1. 62
  1. 19

    Looks like he hit 56 GB/s when it was run on the AMD 5950x. The author of the code said he spent months working on this. Incredible dedication.

    1. 5

      Yeah but can they invert a binary tree on a whiteboard? If not this person doesn’t stand a chance of getting hired anywhere /s

      1. 1

        It’s a shame as the inverted binary tree presentation task is well known and less-skilled devs can just practice it ahead of time. I can’t imagine being asked to write FizzBuzz while avoiding the heap while being given the freedom to use Linux API calls that would crash the app if its output is not piped into another application. The author of the answer potentially found a Kernel bug while working on this. Even after seeing this a few days ago, I’m still seriously impressed with this person’s work.

    2. 6

      Comparison timings of dd if=/dev/zero bs=X | pv -v > /dev/null on my system (ryzen 5 3600)

      bs rate
      1 2.4MiB/s
      16 37MiB/s
      256 565MiB/s
      4096 5.6GiB/s
      65536 7.8GiB/s
      524288 3.8GiB/s
      
      1. 2

        The FizzBuzz code avoided the heap, kept everything in L2 cache and both minimised syscalls and picked some seldom-used ones which brought better performance at the cost that the output had to be piped to another application.
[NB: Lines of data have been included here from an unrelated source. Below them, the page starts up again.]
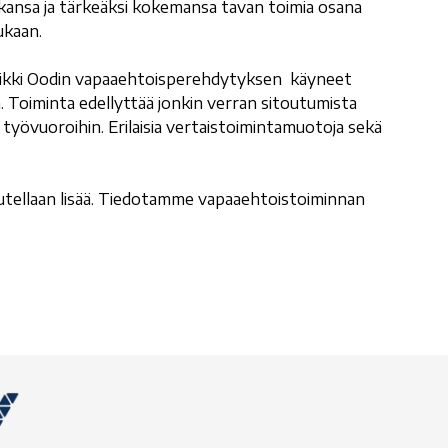
aikkansa ja tärkeäksi kokemansa tavan toimia osana
ukaan.
kaikki Oodin vapaaehtoisperehdytyksen käyneet
. Toiminta edellyttää jonkin verran sitoutumista
työvuoroihin. Erilaisia vertaistoimintamuotoja sekä
jutellaan lisää. Tiedotamme vapaaehtoistoiminnan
        It’s worth running perf and strace with your above dd command. I suspect all three of the above optimisations are missed out on.

      2. 5

        I believe the top-voted post is from the Benchmarks Game guy.

        Regarding the tens-of-GiB/s one… I wonder if it could do better on ARM? Or maybe even as its very own monotasking OS? ;) But for now, I think I’ll just bask in the glory of reading that amazing answer.

        1. 3

          I’ve printed his entry and there are some neat tricks I learned, but ‘stage 3’, where, according to his comments, a bytecode interpreter is used, is still beyond my understanding. Also not sure why this helps, a bytecode interpreter sounds like a lot of overhead to me…

          1. 3

            The overhead of interpreting the bytecode is compensated by the bytecode instructions not taking up much memory and the interpreter using SIMD instructions to do the calculations.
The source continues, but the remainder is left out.